*What you have to do*
Could you reproduce the lines below from the one with "Менеджеры компании с радостью ответят на" through the one with "полезную рассылку."? Keep both ends and add nothing.

*Working data*
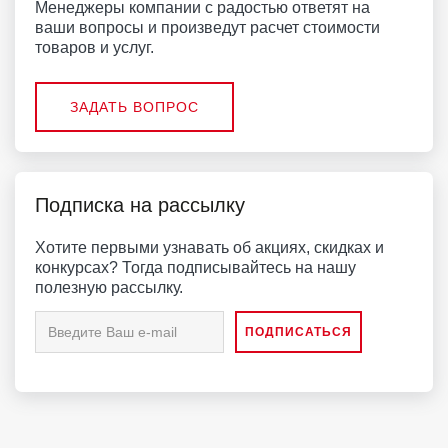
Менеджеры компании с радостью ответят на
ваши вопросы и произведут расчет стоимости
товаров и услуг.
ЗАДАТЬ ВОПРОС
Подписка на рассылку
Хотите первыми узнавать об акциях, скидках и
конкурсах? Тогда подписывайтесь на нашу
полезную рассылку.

...

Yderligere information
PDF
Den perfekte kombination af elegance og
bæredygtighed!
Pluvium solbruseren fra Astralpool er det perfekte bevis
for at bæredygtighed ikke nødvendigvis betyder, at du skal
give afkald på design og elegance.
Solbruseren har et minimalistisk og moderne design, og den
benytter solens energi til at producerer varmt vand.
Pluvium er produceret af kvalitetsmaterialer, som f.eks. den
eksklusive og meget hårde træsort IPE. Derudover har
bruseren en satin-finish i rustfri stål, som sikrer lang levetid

---

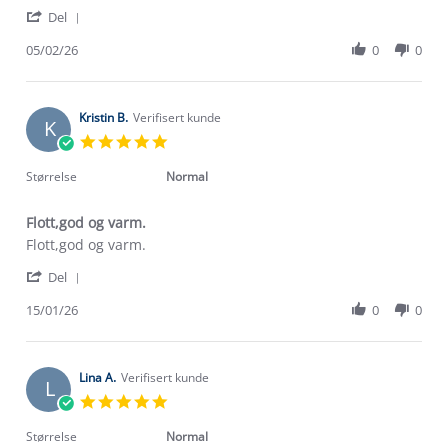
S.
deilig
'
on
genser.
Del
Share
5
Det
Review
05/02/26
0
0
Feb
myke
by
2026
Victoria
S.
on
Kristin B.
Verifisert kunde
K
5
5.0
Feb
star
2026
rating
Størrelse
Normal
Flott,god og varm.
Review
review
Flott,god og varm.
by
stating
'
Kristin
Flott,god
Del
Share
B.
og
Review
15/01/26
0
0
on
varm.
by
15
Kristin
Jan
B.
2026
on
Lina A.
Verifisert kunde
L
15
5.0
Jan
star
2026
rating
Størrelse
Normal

*Output for this exercise*
Менеджеры компании с радостью ответят на
ваши вопросы и произведут расчет стоимости
товаров и услуг.
ЗАДАТЬ ВОПРОС
Подписка на рассылку
Хотите первыми узнавать об акциях, скидках и
конкурсах? Тогда подписывайтесь на нашу
полезную рассылку.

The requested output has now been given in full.